Your Responsibilities

• Identify, validate, and resolve security vulnerabilities in Shipt’s cloud environment(s) and applications.
• Respond to, investigate, and remediate any actionable security incidents or events.
• Support, monitor, and improve Shipt’s current security controls and tooling.
• Assist in the evaluation, purchasing/procurement, and implementation of new security controls as needed.
• Automate and centralize incident response and alerting (and other manual tasks) using various APIs and other technologies.
• Help to identify any control gaps and remediate them with existing tooling or develop custom tools.
• Assist with the administration of Shipt’s HackerOne bug bounty program and triage/validate reported vulnerabilities as needed.
• Assist with the architecture and administration of Shipt’s Identity and Access Management and SSO platforms.
• Assist with completing Security Information Gathering (SIG) and Third Party Security Audit Questionnaires (TPQ) as needed.
• Help design, develop, and enforce org-wide information security standards, policies, and procedures.
• Assist with obtaining and maintaining PCI, SOC-2, and other information security regulatory/compliance requirements.
• Work independently and with a team on various applications, participating in meetings and conference calls as needed with users and internal leadership.
• Participate in SecOps on-call rotation to support users and respond to incidents after-hours.
• Communicate effectively and perform due diligence to get to the root cause of any issue.

Requirements

• You have a minimum of 3 years of on-the-job experience in an information security-focused role and at least 1 of those in AWS, GCP or other major cloud provider.
• You have experience implementing and supporting best-practice security architecture and operations in the cloud.
• You have experience with distributed architectures, and/or microservices.
• Extensive knowledge of technical security controls and technologies (e.g.
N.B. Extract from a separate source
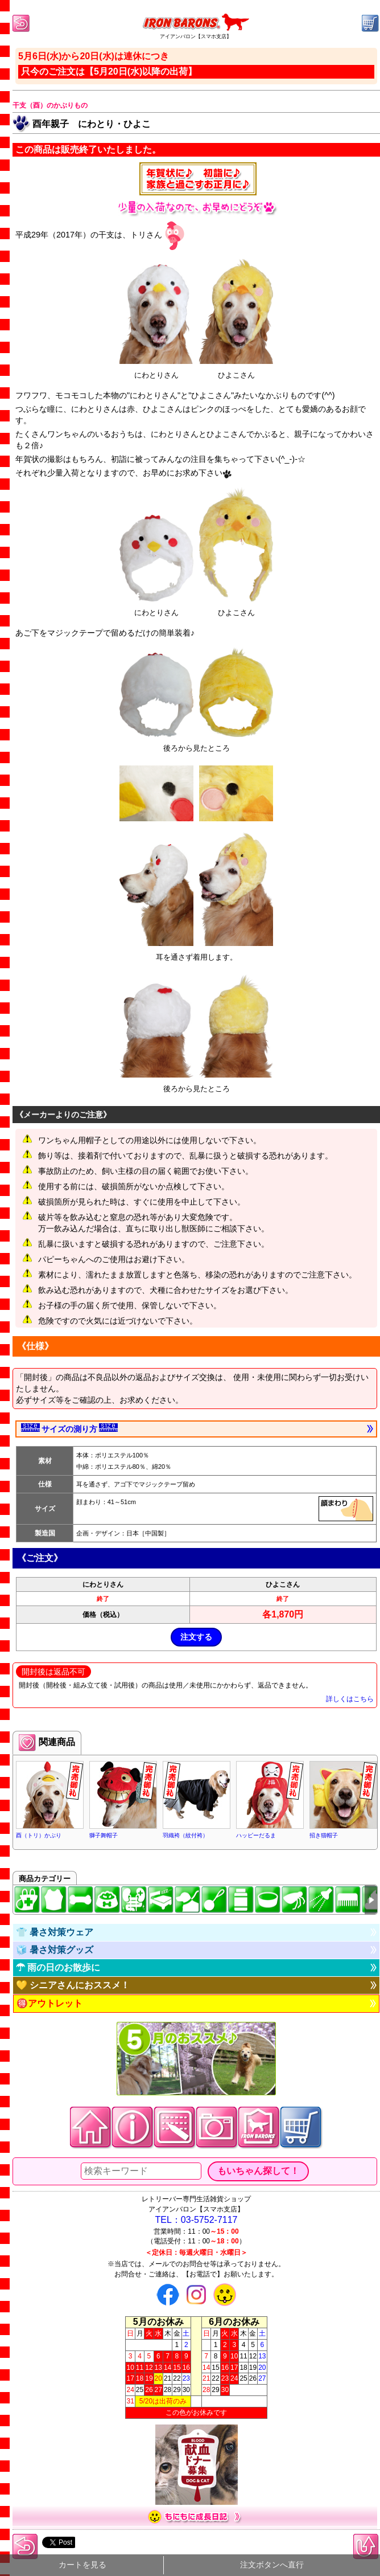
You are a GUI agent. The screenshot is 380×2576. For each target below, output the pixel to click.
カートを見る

IDS, IPS, traditional, NextGen and Web Application Firewalls; Data Loss Prevention; Security Information and Event Management (SIEM); Identity and Access Management and Privileged User Management; Public Key Infrastructure and Certificate management).
• You have experience and familiarity with the Kali Linux distribution, BurpSuite, OWASP ZAP, Nessus, and/or other industry-standard security assessment tools.
• You have experience with SSO and Identity Federation services and products.
• You have some experience using scripting languages like Python, Bash, Go, Powershell, etc to automate tasks.
• You have experience and familiarity with obtaining and maintaining PCI, SOX, HIPAA, or other regulatory/compliance requirements, as well as internal/external audits.
• You have significant, hands-on technical experience with Linux OS administration and hardening.

Nice to Haves

• You have a passion for security and ethical hacking.
• You can work in a fast-paced company that is changing constantly.
• You are excited to learn and master new skills.
• You have a deep love of automation and building things!
• Experience using Slack to automate and integrate security reporting and tooling.
• Experience with AlienVault USM Anywhere and/or Prisma Cloud/Twistlock
  Information security certification(s) such as CISSP, CCSP, CEH, OSCP, OSWE, etc.
• You have experience in application development and/or development operations (DevOps).
• Experience with the automation and implementation of DAST/SAST in a CI/CD pipeline.

We are an equal opportunity employer and value diversity at our company. We do not discriminate on the basis of race, religion, color, national origin, gender, sexual orientation, age, marital status, veteran status, or disability status.